[RECORDS FOR THIS TASK]:

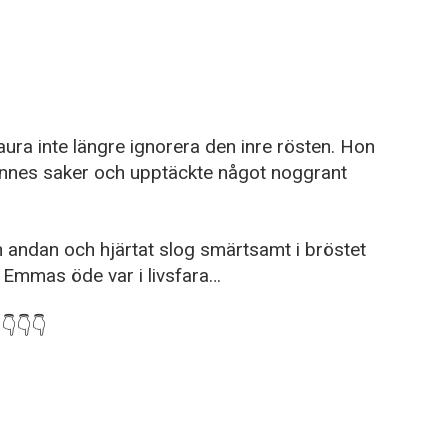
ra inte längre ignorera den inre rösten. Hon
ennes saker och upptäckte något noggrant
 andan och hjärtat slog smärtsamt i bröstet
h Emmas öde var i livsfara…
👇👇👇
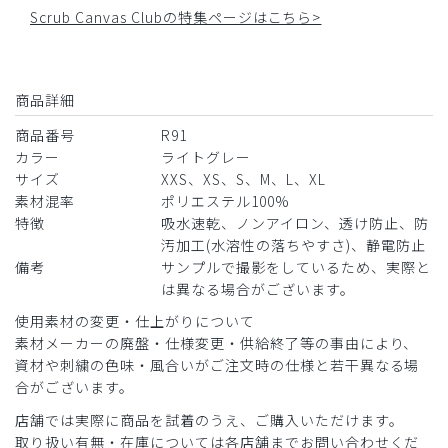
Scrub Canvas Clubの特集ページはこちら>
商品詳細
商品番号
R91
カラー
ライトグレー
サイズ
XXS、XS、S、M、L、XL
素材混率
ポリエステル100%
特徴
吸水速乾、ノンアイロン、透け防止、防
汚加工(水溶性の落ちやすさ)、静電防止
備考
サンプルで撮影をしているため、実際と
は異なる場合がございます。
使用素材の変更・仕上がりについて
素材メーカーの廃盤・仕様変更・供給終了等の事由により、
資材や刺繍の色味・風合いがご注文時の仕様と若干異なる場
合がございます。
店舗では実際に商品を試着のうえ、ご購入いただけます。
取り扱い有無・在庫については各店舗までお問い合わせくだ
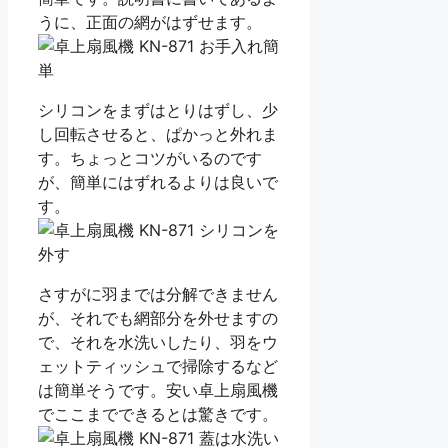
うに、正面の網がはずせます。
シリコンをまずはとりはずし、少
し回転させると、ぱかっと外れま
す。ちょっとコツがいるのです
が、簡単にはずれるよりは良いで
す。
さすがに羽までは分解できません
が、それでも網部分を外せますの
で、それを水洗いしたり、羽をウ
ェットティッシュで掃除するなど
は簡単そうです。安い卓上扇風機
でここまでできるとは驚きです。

[TASK TO CARRY OUT]: In your answer, copy exactly the lines running from the line with "店舗では実際に商品を試着のうえ、ご購入いただけます。" to the end of the material above, both included, and omit all pictures.

[OUTPUT FOR THIS EXERCISE]:
店舗では実際に商品を試着のうえ、ご購入いただけます。
取り扱い有無・在庫については各店舗までお問い合わせくだ
うに、正面の網がはずせます。
シリコンをまずはとりはずし、少
し回転させると、ぱかっと外れま
す。ちょっとコツがいるのです
が、簡単にはずれるよりは良いで
す。
さすがに羽までは分解できません
が、それでも網部分を外せますの
で、それを水洗いしたり、羽をウ
ェットティッシュで掃除するなど
は簡単そうです。安い卓上扇風機
でここまでできるとは驚きです。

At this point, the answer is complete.